- [What you are asked to do] Nothing but a number is wanted here: the count of lines in the data holding the word "Cbonds".

§ §

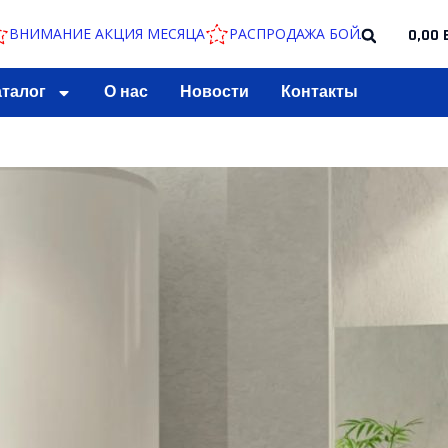
НИЕ АКЦИЯ МЕСЯЦА
РАСПРОДАЖА БОЙЛЕРОВ ПО СНИЖЕНН
0,00
аталог
О нас
Новости
Контакты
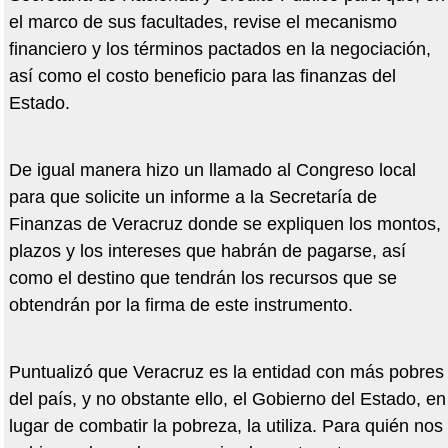
el marco de sus facultades, revise el mecanismo
financiero y los términos pactados en la negociación,
así como el costo beneficio para las finanzas del
Estado.
De igual manera hizo un llamado al Congreso local
para que solicite un informe a la Secretaría de
Finanzas de Veracruz donde se expliquen los montos,
plazos y los intereses que habrán de pagarse, así
como el destino que tendrán los recursos que se
obtendrán por la firma de este instrumento.
Puntualizó que Veracruz es la entidad con más pobres
del país, y no obstante ello, el Gobierno del Estado, en
lugar de combatir la pobreza, la utiliza. Para quién nos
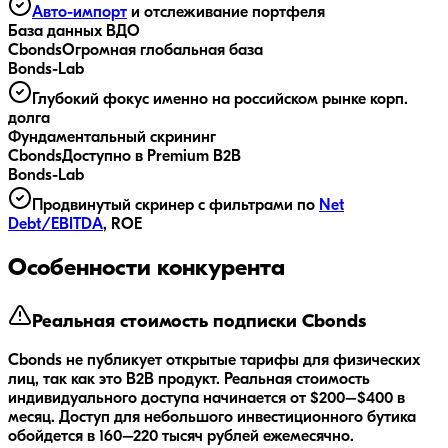
Авто-импорт
и отслеживание портфеля
База данных ВДО
Cbonds
Огромная глобальная база
Bonds-Lab
Глубокий фокус именно на российском рынке корп.
долга
Фундаментальный скрининг
Cbonds
Доступно в Premium B2B
Bonds-Lab
Продвинутый скринер с фильтрами по
Net
Debt/EBITDA
, ROE
Особенности конкурента
Реальная стоимость подписки Cbonds
Cbonds не публикует открытые тарифы для физических
лиц, так как это B2B продукт. Реальная стоимость
индивидуального доступа начинается от $200–$400 в
месяц. Доступ для небольшого инвестиционного бутика
обойдется в 160–220 тысяч рублей ежемесячно.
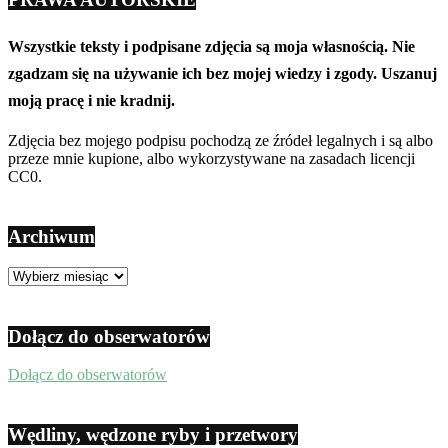
Wszystkie teksty i podpisane zdjęcia są moja własnością. Nie
zgadzam się na używanie ich bez mojej wiedzy i zgody. Uszanuj
moją pracę i nie kradnij.
Zdjęcia bez mojego podpisu pochodzą ze źródeł legalnych i są albo
przeze mnie kupione, albo wykorzystywane na zasadach licencji
CC0.
Archiwum
Archiwum
Dołącz do obserwatorów
Dołącz do obserwatorów
Wędliny, wędzone ryby i przetwory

§ §

- [Written answer] 4